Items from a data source
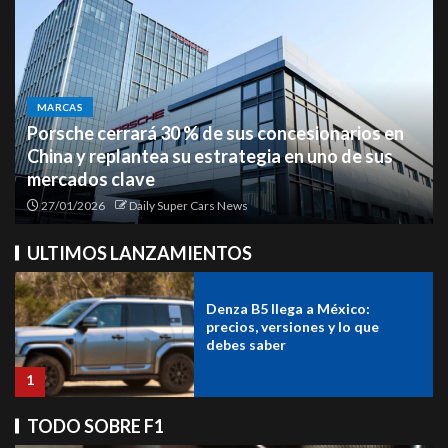
Jeep Recon 2026: el nuevo
todoterreno eléctrico hecho en
sionarios en
MARCAS
México
 uno de sus
Fin de una era: Audi vende parte de su
participación en Italdesign
5
27/01/2026
Daily Super Cars News
Denza B5 llega a México:
ULTIMOS LANZAMIENTOS
precios, versiones y lo que
debes saber
1
BMW Z4 Final Edition: el último
suspiro de un ícono
TODO SOBRE F1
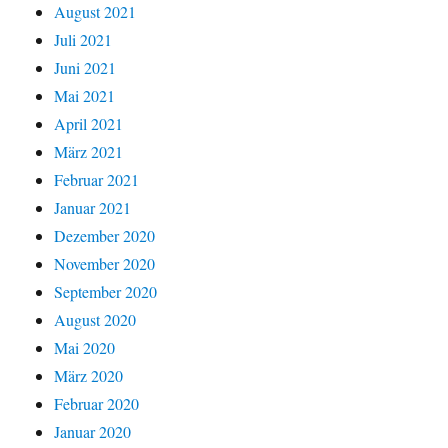
August 2021
Juli 2021
Juni 2021
Mai 2021
April 2021
März 2021
Februar 2021
Januar 2021
Dezember 2020
November 2020
September 2020
August 2020
Mai 2020
März 2020
Februar 2020
Januar 2020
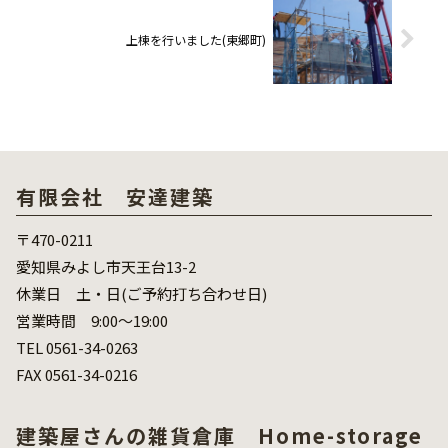
上棟を行いました(東郷町)
有限会社 安達建築
〒470-0211
愛知県みよし市天王台13-2
休業日 土・日(ご予約打ち合わせ日)
営業時間 9:00～19:00
TEL 0561-34-0263
FAX 0561-34-0216
建築屋さんの雑貨倉庫 Home-storage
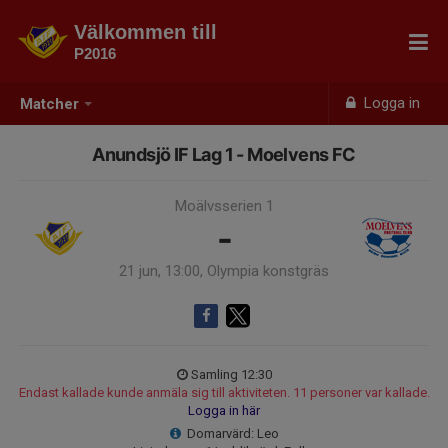
Välkommen till
P2016
Logga in
Matcher
Anundsjö IF Lag 1 - Moelvens FC
Moälvsserien 1
-
21 jun, 13:00, Olympia konstgräs
Samling 12:30
Endast kallade kunde anmäla sig till aktiviteten. 11 personer var kallade.
Logga in här
Domarvärd: Leo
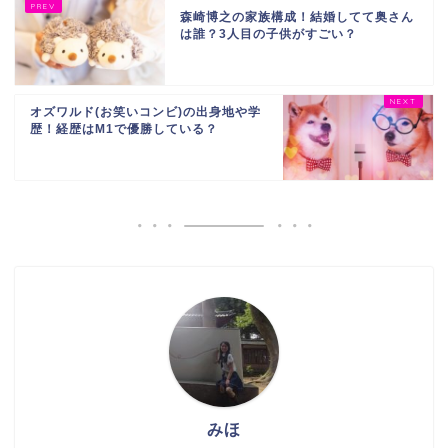
森崎博之の家族構成！結婚してて奥さん
は誰？3人目の子供がすごい？
オズワルド(お笑いコンビ)の出身地や学
歴！経歴はM1で優勝している？
みほ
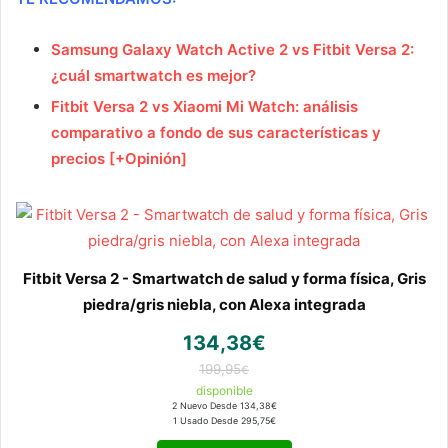
Samsung Galaxy Watch Active 2 vs Fitbit Versa 2:
¿cuál smartwatch es mejor?
Fitbit Versa 2 vs Xiaomi Mi Watch: análisis
comparativo a fondo de sus características y
precios [+Opinión]
Fitbit Versa 2 - Smartwatch de salud y forma física, Gris
piedra/gris niebla, con Alexa integrada
134,38€
199,95
€
disponible
2 Nuevo Desde 134,38€
1 Usado Desde 295,75€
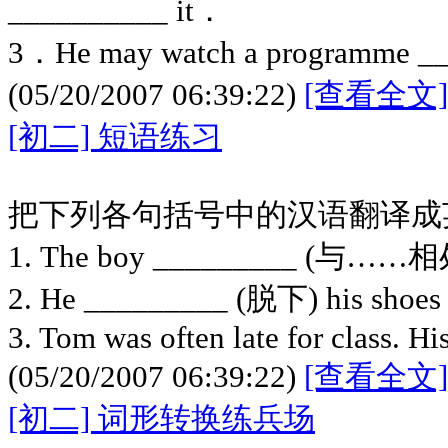
__________ it．
3．He may watch a programme _
(05/20/2007 06:39:22)
[查看全文]
[初二] 短语练习
把下列各句括号中的汉语翻译成
1. The boy _________ (与……相处
2. He _________ (脱下) his shoes 
3. Tom was often late for class. Hi
(05/20/2007 06:39:22)
[查看全文]
[初二] 词形转换练兵场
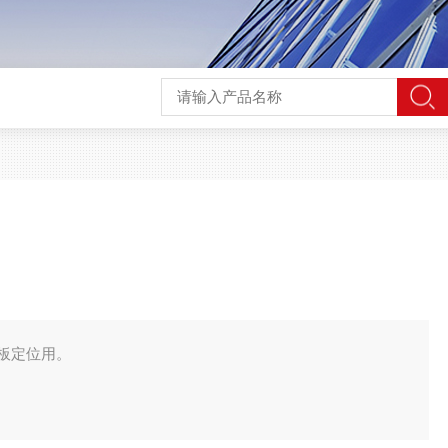
板定位用。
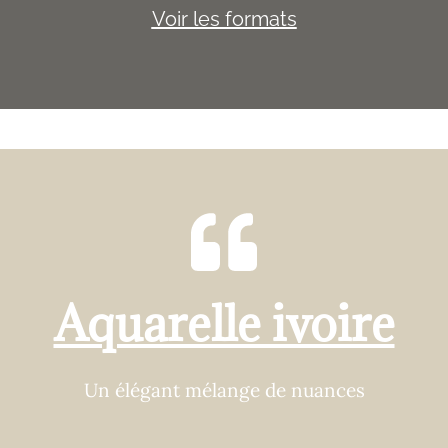
Voir les formats
Aquarelle ivoire
Un élégant mélange de nuances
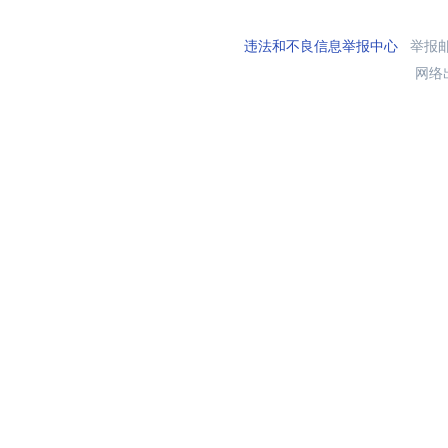
违法和不良信息举报中心
举报邮箱
网络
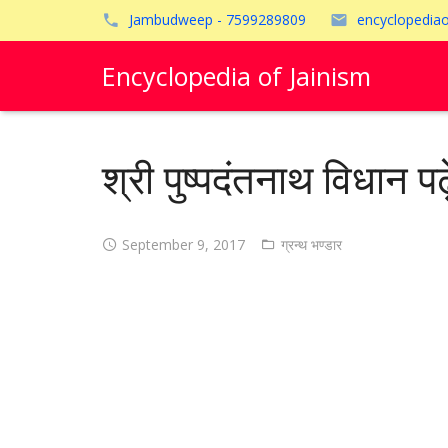
Jambudweep - 7599289809
encyclopedia
Encyclopedia of Jainism
श्री पुष्पदंतनाथ विधान पढ़े
September 9, 2017
ग्रन्थ भण्डार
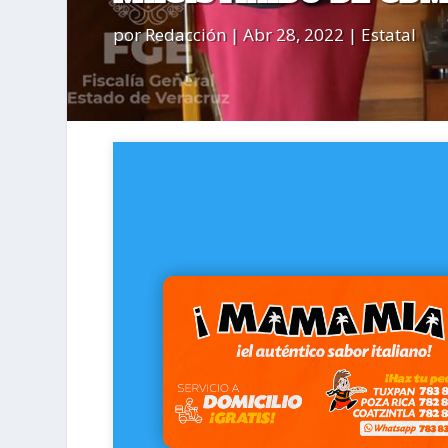
por
Redacción
|
Abr 28, 2022
|
Estatal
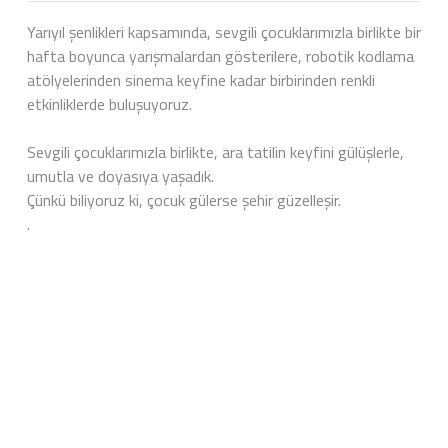
Yarıyıl şenlikleri kapsamında, sevgili çocuklarımızla birlikte bir
hafta boyunca yarışmalardan gösterilere, robotik kodlama
atölyelerinden sinema keyfine kadar birbirinden renkli
etkinliklerde buluşuyoruz.
Sevgili çocuklarımızla birlikte, ara tatilin keyfini gülüşlerle,
umutla ve doyasıya yaşadık.
Çünkü biliyoruz ki, çocuk gülerse şehir güzelleşir.
.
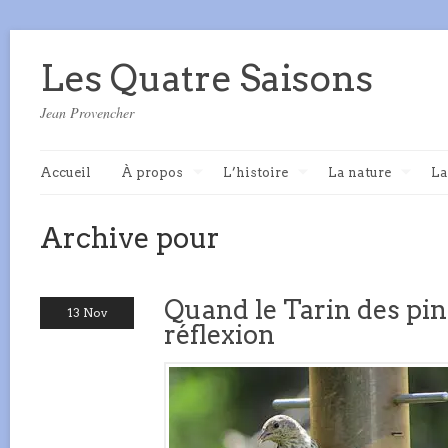
Les Quatre Saisons
Jean Provencher
Accueil
À propos
L’histoire
La nature
La
Archive pour
Quand le Tarin des pin
13 Nov
réflexion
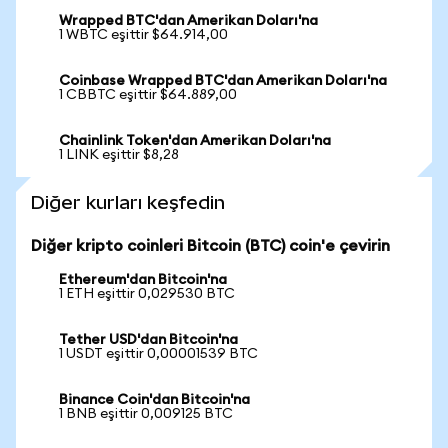
Wrapped BTC'dan Amerikan Doları'na
1 WBTC eşittir $64.914,00
Coinbase Wrapped BTC'dan Amerikan Doları'na
1 CBBTC eşittir $64.889,00
Chainlink Token'dan Amerikan Doları'na
1 LINK eşittir $8,28
Diğer kurları keşfedin
Diğer kripto coinleri Bitcoin (BTC) coin'e çevirin
Ethereum'dan Bitcoin'na
1 ETH eşittir 0,029530 BTC
Tether USD'dan Bitcoin'na
1 USDT eşittir 0,00001539 BTC
Binance Coin'dan Bitcoin'na
1 BNB eşittir 0,009125 BTC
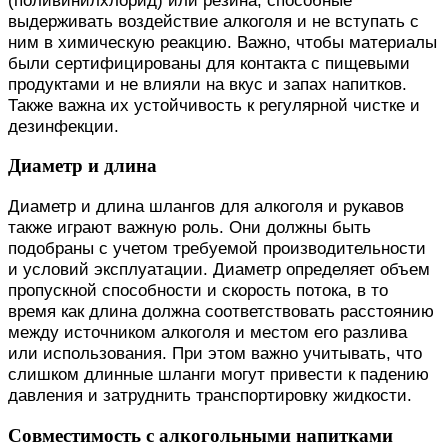
выдерживать воздействие алкоголя и не вступать с
ним в химическую реакцию. Важно, чтобы материалы
были сертифицированы для контакта с пищевыми
продуктами и не влияли на вкус и запах напитков.
Также важна их устойчивость к регулярной чистке и
дезинфекции.
Диаметр и длина
Диаметр и длина шлангов для алкоголя и рукавов
также играют важную роль. Они должны быть
подобраны с учетом требуемой производительности
и условий эксплуатации. Диаметр определяет объем
пропускной способности и скорость потока, в то
время как длина должна соответствовать расстоянию
между источником алкоголя и местом его разлива
или использования. При этом важно учитывать, что
слишком длинные шланги могут привести к падению
давления и затруднить транспортировку жидкости.
Совместимость с алкогольными напитками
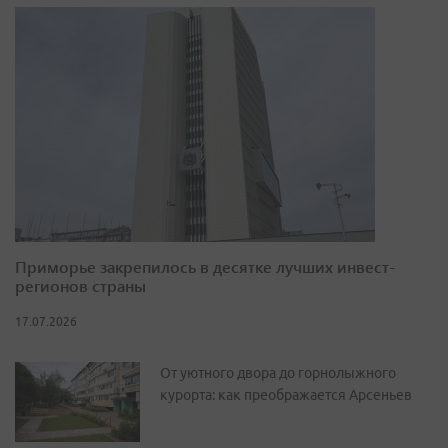
Приморье закрепилось в десятке лучших инвест-
регионов страны
17.07.2026
От уютного двора до горнолыжного
курорта: как преображается Арсеньев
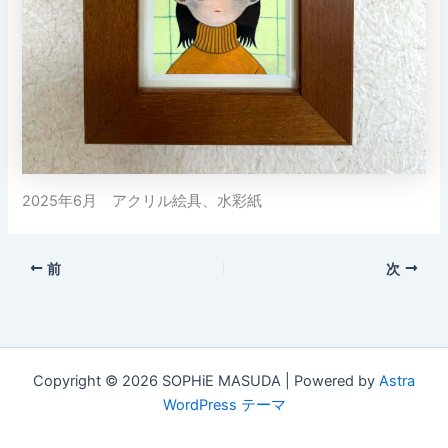
2025年6月 アクリル絵具、水彩紙
前
次
Copyright © 2026 SOPHiE MASUDA | Powered by
Astra
WordPress テーマ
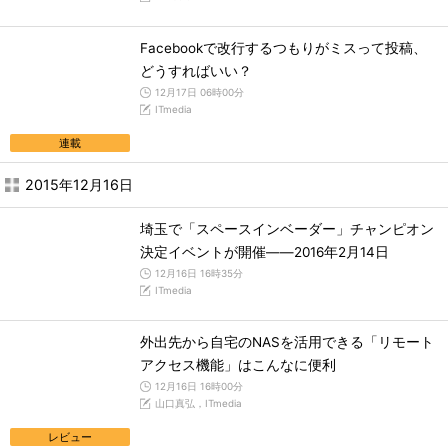
Facebookで改行するつもりがミスって投稿、
どうすればいい？
12月17日 06時00分
ITmedia
連載
2015年12月16日
埼玉で「スペースインベーダー」チャンピオン
決定イベントが開催――2016年2月14日
12月16日 16時35分
ITmedia
外出先から自宅のNASを活用できる「リモート
アクセス機能」はこんなに便利
12月16日 16時00分
山口真弘，ITmedia
レビュー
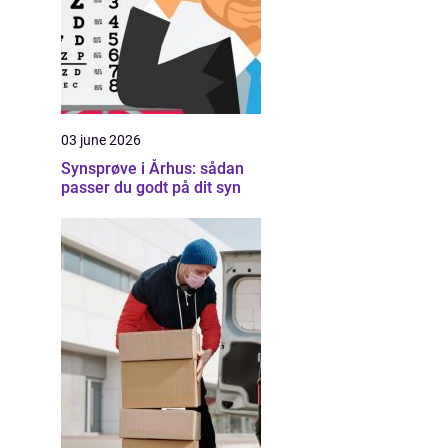
03 june 2026
Synsprøve i Århus: sådan
passer du godt på dit syn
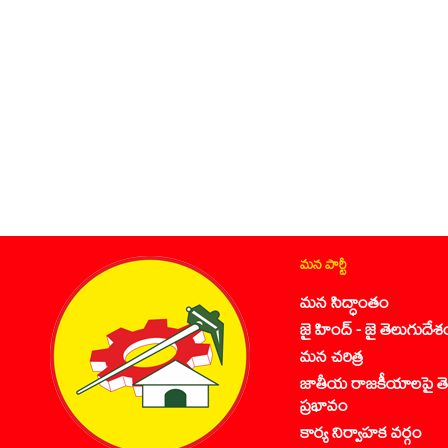
మన పార్టీ
మన సిద్ధాంతం
జై హింద్ - జై తెలుగుదేశ
మన చరిత్ర
జాతీయ రాజకీయాలపై తె
ప్రభావం
కార్య నిర్వాహక వర్గం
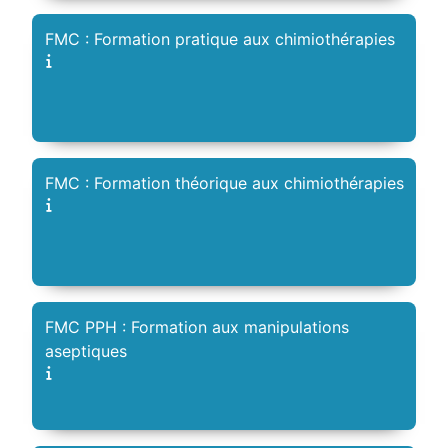
FMC : Formation pratique aux chimiothérapies
FMC : Formation théorique aux chimiothérapies
FMC PPH : Formation aux manipulations
aseptiques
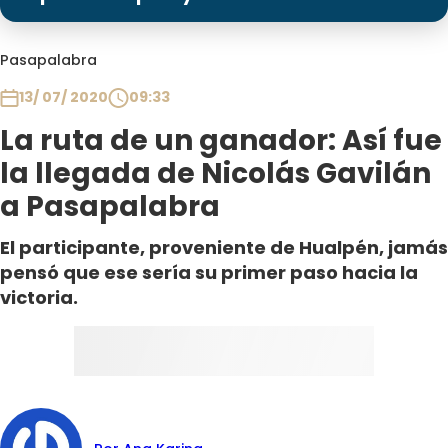
Programas
Club De La Comedia
Pasapalabra
Contigo en Directo
13/ 07/ 2020
09:33
Plan Perfecto
La ruta de un ganador: Así fue
El Tiempo
la llegada de Nicolás Gavilán
Sabingo
a Pasapalabra
Todos Los Programas
El participante, proveniente de Hualpén, jamás
pensó que ese sería su primer paso hacia la
victoria.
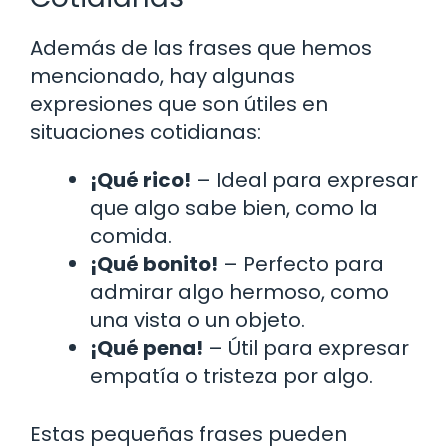
Además de las frases que hemos
mencionado, hay algunas
expresiones que son útiles en
situaciones cotidianas:
¡Qué rico!
– Ideal para expresar
que algo sabe bien, como la
comida.
¡Qué bonito!
– Perfecto para
admirar algo hermoso, como
una vista o un objeto.
¡Qué pena!
– Útil para expresar
empatía o tristeza por algo.
Estas pequeñas frases pueden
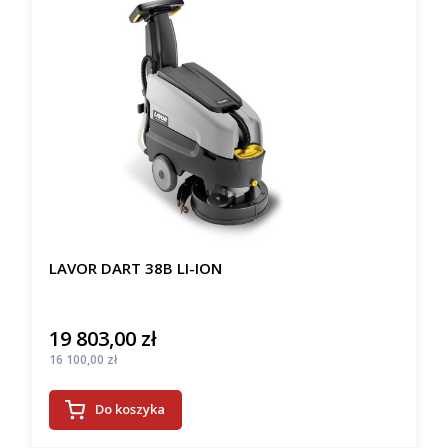
LAVOR DART 38B LI-ION
19 803,00 zł
Cena
Cena
16 100,00 zł
Do koszyka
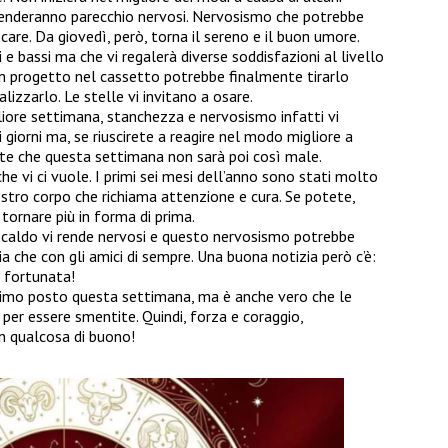
renderanno parecchio nervosi. Nervosismo che potrebbe
 care. Da giovedì, però, torna il sereno e il buon umore.
i e bassi ma che vi regalerà diverse soddisfazioni al livello
a un progetto nel cassetto potrebbe finalmente tirarlo
lizzarlo. Le stelle vi invitano a osare.
iore settimana, stanchezza e nervosismo infatti vi
giorni ma, se riuscirete a reagire nel modo migliore a
ete che questa settimana non sarà poi così male.
he vi ci vuole. I primi sei mesi dell’anno sono stati molto
vostro corpo che richiama attenzione e cura. Se potete,
 tornare più in forma di prima.
 caldo vi rende nervosi e questo nervosismo potrebbe
lia che con gli amici di sempre. Una buona notizia però c’è:
 fortunata!
ltimo posto questa settimana, ma è anche vero che le
per essere smentite. Quindi, forza e coraggio,
n qualcosa di buono!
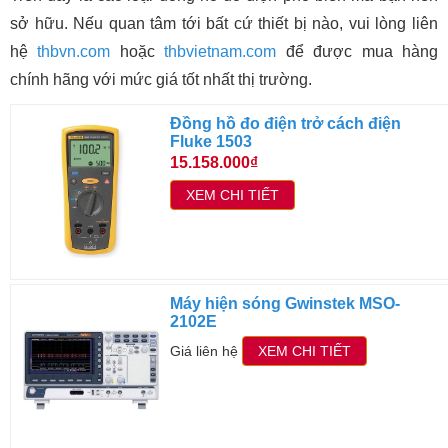
sở hữu. Nếu quan tâm tới bất cứ thiết bị nào, vui lòng liên
hệ
thbvn.com
hoặc
thbvietnam.com
để được mua hàng
chính hãng với mức giá tốt nhất thị trường.
Đồng hồ đo điện trở cách điện
Fluke 1503
15.158.000₫
XEM CHI TIẾT
Máy hiện sóng Gwinstek MSO-
2102E
Giá liên hệ
XEM CHI TIẾT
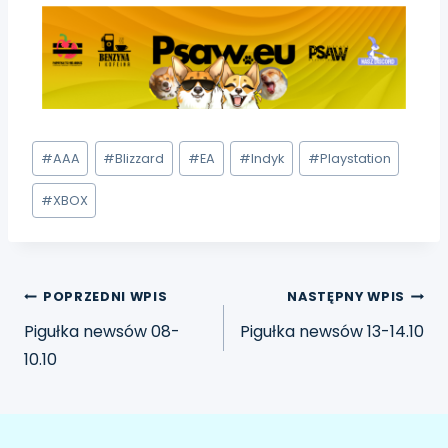
#
AAA
#
Blizzard
#
EA
#
Indyk
#
Playstation
#
XBOX
POPRZEDNI WPIS
NASTĘPNY WPIS
Pigułka newsów 08-
Pigułka newsów 13-14.10
10.10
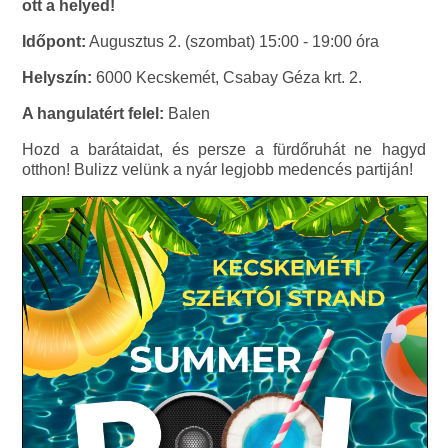
ott a helyed!
Időpont:
Augusztus 2. (szombat) 15:00 - 19:00 óra
Helyszín:
6000 Kecskemét, Csabay Géza krt. 2.
A hangulatért felel:
Balen
Hozd a barátaidat, és persze a fürdőruhát ne hagyd
otthon! Bulizz velünk a nyár legjobb medencés partiján!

§ **Problem**: Write out the lines above from the one with "Plan Perfecto" through the one with "iore settimana, stanchezza", ends included, exactly; no picture goes in.

§ **Task result**:
Plan Perfecto
La ruta de un ganador: Así fue
El Tiempo
la llegada de Nicolás Gavilán
Sabingo
a Pasapalabra
Todos Los Programas
El participante, proveniente de Hualpén, jamás
pensó que ese sería su primer paso hacia la
victoria.
Además de las frases que hemos
mencionado, hay algunas
expresiones que son útiles en
situaciones cotidianas:
¡Qué rico!
– Ideal para expresar
que algo sabe bien, como la
comida.
¡Qué bonito!
– Perfecto para
admirar algo hermoso, como
una vista o un objeto.
¡Qué pena!
– Útil para expresar
empatía o tristeza por algo.
Estas pequeñas frases pueden
LAVOR DART 38B LI-ION
19 803,00 zł
Cena
Cena
16 100,00 zł
Do koszyka
renderanno parecchio nervosi. Nervosismo che potrebbe
 care. Da giovedì, però, torna il sereno e il buon umore.
i e bassi ma che vi regalerà diverse soddisfazioni al livello
a un progetto nel cassetto potrebbe finalmente tirarlo
lizzarlo. Le stelle vi invitano a osare.
iore settimana, stanchezza e nervosismo infatti vi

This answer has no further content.